First, I added unicode Hangul area in StandardTokenizer.jj and generated java code with JavaCC. And then I manually applied changes to StandardTokenizerTokenManager.cs.
Comment 7 Young-Ho Cha 2006-01-26 01:00:38 UTC
after apply from dittos' patch, I can search hangul syllable("\uac00"-"\ud7a3"), but can't search hangul jamo(decomposited)("\u1100"-"\u11f9") code. so I add hangul jamo area in StandardTokenizer.jj.

Comment 8 Young-Ho Cha 2006-01-26 01:02:38 UTC
Created attachment 58132 [details] [review]
add Hangul Jamo and Syllable area in Lucene.Net
Comment 9 Joe Shaw 2006-01-26 19:14:58 UTC
I've committed this patch, thanks!
Comment 10 Debajyoti Bera 2006-10-05 17:48:28 UTC
Young-Ho Cha and dittos,
  Recently we merged Lucene.Net-1.9.1 to CVS head. The patch that was merged earlier didnot apply cleanly and then it looked like it wont be necessary in 1.9.1. As of now, the CVS head doesnt contain the patch.
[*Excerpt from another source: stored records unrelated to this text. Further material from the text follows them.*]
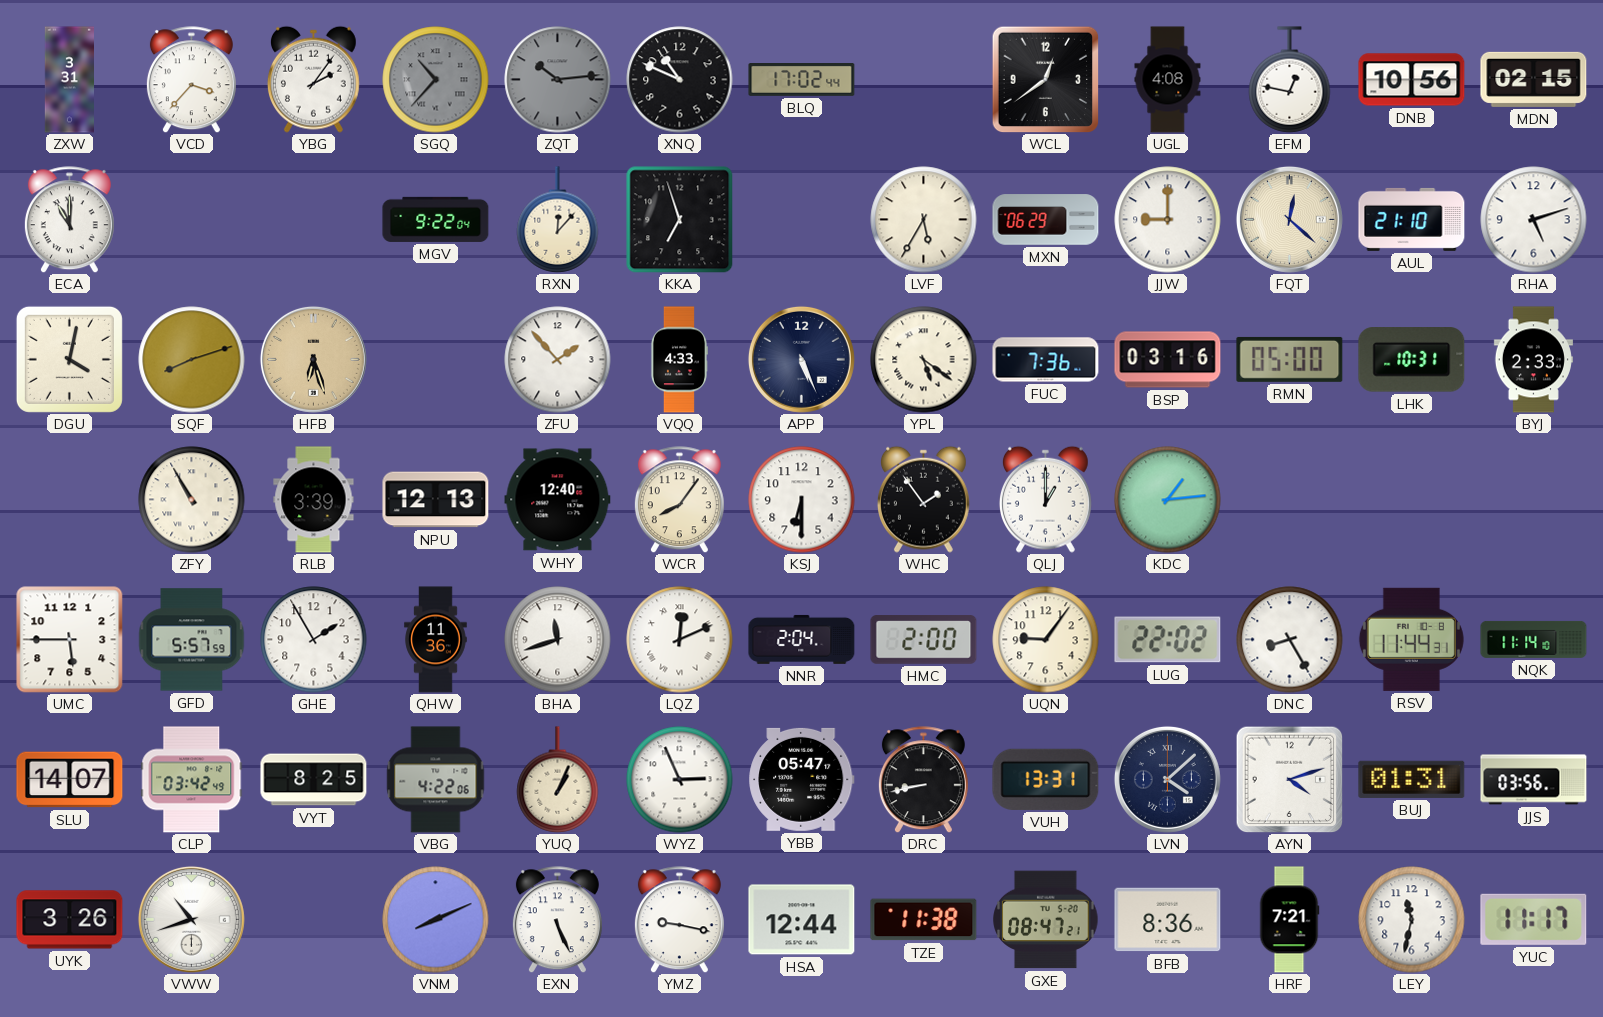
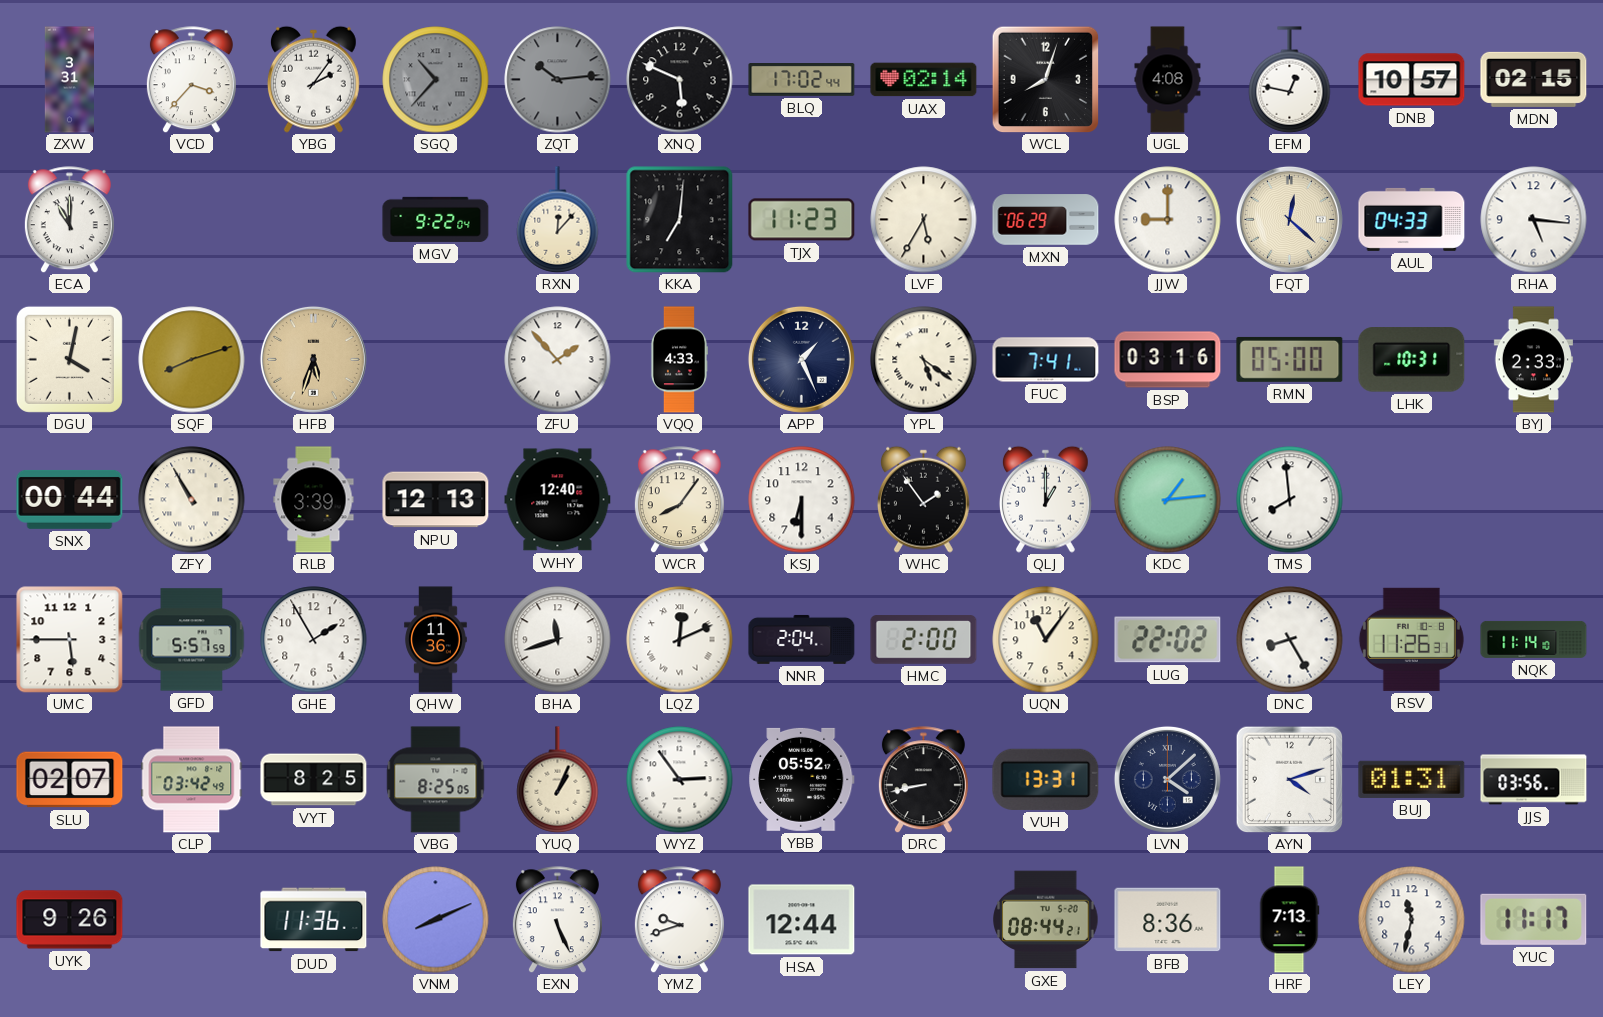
XNQ: 10:49 -> 5:49
UAX: none -> 02:14
WCL: 12:39 -> 8:03
DNB: 10:56 -> 10:57
KKA: 6:57 -> 7:01
TJX: none -> 11:23
AUL: 21:10 -> 04:33
RHA: 5:12 -> 5:16
HFB: 6:27 -> 5:33
APP: 5:26 -> 1:26
FUC: 7:36 -> 7:41
SNX: none -> 00:44
TMS: none -> 7:59
UQN: 9:06 -> 11:06
RSV: 11:44 -> 11:26
SLU: 14:07 -> 02:07
VBG: 4:22 -> 8:25
WYZ: 2:56 -> 2:54
YBB: 05:47 -> 05:52
UYK: 3:26 -> 9:26
VWW: 10:42 -> none
DUD: none -> 11:36
YMZ: 9:17 -> 9:42
TZE: 11:38 -> none
GXE: 08:47 -> 08:44
HRF: 7:21 -> 7:13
Could one of you test the current CVS to see everything is working correctly as before ?
Thanks,
- dBera
Comment 11 Young-Ho Cha 2006-10-08 05:01:28 UTC
There is Hangul syllable support in CVS Head, but no support for Hangul Jamo.

I'll attach a patch for Hangul Jamo support.

Comment 12 Young-Ho Cha 2006-10-08 05:02:25 UTC
Created attachment 74265 [details] [review]
Hangul Jamo support patch for CVS Head
Comment 13 Joe Shaw 2006-10-20 16:23:58 UTC
Sorry, I missed this patch for the 0.2.11 release, I've just checked it in.

I'm also going to submit the .jj patch upstream to Lucene.